From partially-shut eyes, Dad managed to glance up. He felt a static electrical charge building up fast in the room. It puckered his skin. As he blearily searched for the source of it, wondering if it was a new threat to his sons, the life-sized knight began to move.
A stitch – a simple dash of cotton – stretched.
Slowly it expanded, and out of the intricate needlework, caked in threads of cotton, a pattern
surfaced – a shape. It was hidden for a moment in the embroidery making up the knight’s stark outline.
Then Eve screamed when she saw who it was.
Cullayn ran towards Eve, but it was Theo’s ghost – detaching himself, flinging the fibres of cotton from his ghost form – who reached her sooner.
The first thing Theo did was to gaze fearlessly at Cullayn to hold him back. The second was to bring Eve into his arms and kiss her on the cheek so that she knew he was real.
As she gasped in astonishment, Theo turned quickly to Janey.
‘I knew you’d come,’ he murmured.
‘I’m very late,’ she apologised. ‘But you know I had to wait for Eve. Until enough of Cullayn’s power was inside her.’
‘I know,’ Theo said, smiling. ‘Are you ready?’
‘Yes.’
Janey curled her fingers – a supple rotation of the tips – and abruptly the air tightened around her. She peered over her brows at Cullayn and with her gnarled fingers swept a shape around him that was rectangular.
Cullayn, who in that moment had been a blur of speed lunging towards Theo to smash him, found his hand … held.
He looked at it in surprise, the way it disobeyed. Then
he stared with renewed respect at Janey and smiled to disarm her, but the smile had none of his characteristic poise, and they all saw that. Cullayn tried using his other hand. Janey mirrored his movement with her own. Cullayn kicked out at Theo. Janey raised an ankle, stopping him.

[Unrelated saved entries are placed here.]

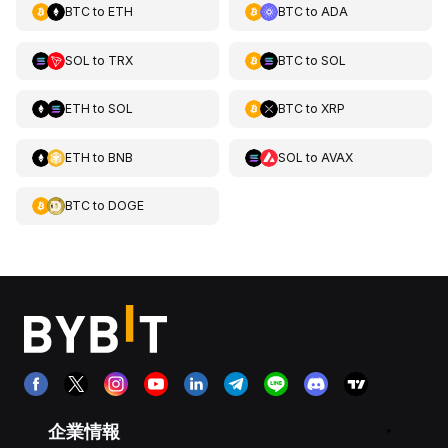
BTC
to
ETH
BTC
to
ADA
SOL
to
TRX
BTC
to
SOL
ETH
to
SOL
BTC
to
XRP
ETH
to
BNB
SOL
to
AVAX
BTC
to
DOGE
企業情報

‘Eve,’ Theo said softly. She’d stepped back from him, an arm’s length of astonishment. Theo held both his hands out to her.

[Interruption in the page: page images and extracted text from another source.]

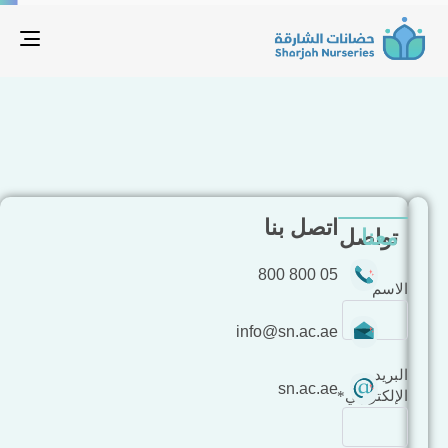
tion
اتصل بنا
معنا
تواصل
05 800 800
الاسم*
info@sn.ac.ae
البريد
sn.ac.ae
الإلكتروني*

She hesitated – looked between him and Cullayn.
Taking strength from that hesitation, Cullayn began contorting his body. He flung himself about – different combinations – attempting to find a way out of Janey’s hold. Finally, by jerking a hand, knee and elbow simultaneously, she failed to stop one of Cullayn’s booted feet and it connected.
But not with Theo. Ben and Elliott had stepped in front of him to take the blow. Knocked backwards, the brothers were hurled across the floor.
Cullayn grunted in anger, but his limbs were freer now. ‘So, you’re not quite the perfect puppeteer after all,’ he said to Janey.
He twisted his body and Janey – a study in concentration – almost matched him. But not quite. ‘Hurry,’ she whispered to Theo. ‘I can’t hold him like this for long. Do something.’